Libera, l’associazione di Luigi Ciotti che dal 1995 lotta in prima fila per contrastare la criminalità organizzata, scrive in un suo comunicato: “La vendita di quei beni significherà una cosa soltanto: che lo Stato si arrende di fronte alle difficoltà del loro pieno ed effettivo riutilizzo sociale, come prevede la legge. E il ritorno di quei beni nelle disponibilità dei clan a cui erano stati sottratti, grazie al lavoro delle forze dell’ordine e della magistratura, avrà un effetto dirompente sulla stessa credibilità delle Istituzioni.

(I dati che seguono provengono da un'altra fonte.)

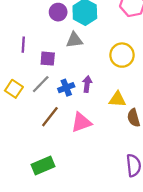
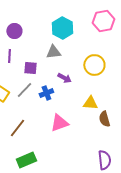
purple circle: (58, 12) -> (14, 31), moved
purple arrow: (87, 84) -> (64, 78), moved, turned 112
brown line: (50, 117) -> (17, 128), moved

Insomma, un vero regalo alle mafie e ai corrotti.“
Effetti e conseguenze
Ma cosa comporterà in termini pratici, il Decreto Sicurezza? Partendo dal nodo centrale del decreto legge, ovvero dalla dura politica contro l’immigrazione, le conseguenze saranno tragiche, ma prevedibili: l’aumento della clandestinità fornirà alla criminalità fresca e giovane manovalanza disperata e facilmente ricattabile. Ed è la vittoria delle mafie, rese potenti proprio grazie alla quantità di immobili che hanno a disposizione: per riciclaggio, per traffico di droga, per smaltimento illecito, i beni sono la potenza della criminalità organizzata. Quanto più ha, tanto più riesce a fare. E quanto più riesce a fare, tanto più lo Stato perde di credibilità, disilludendo coloro che quotidianamente sperano in una sua decisiva presa di posizione e convincendoli di non poter trovare altra via di scampo dalla mafia, se non nella mafia stessa.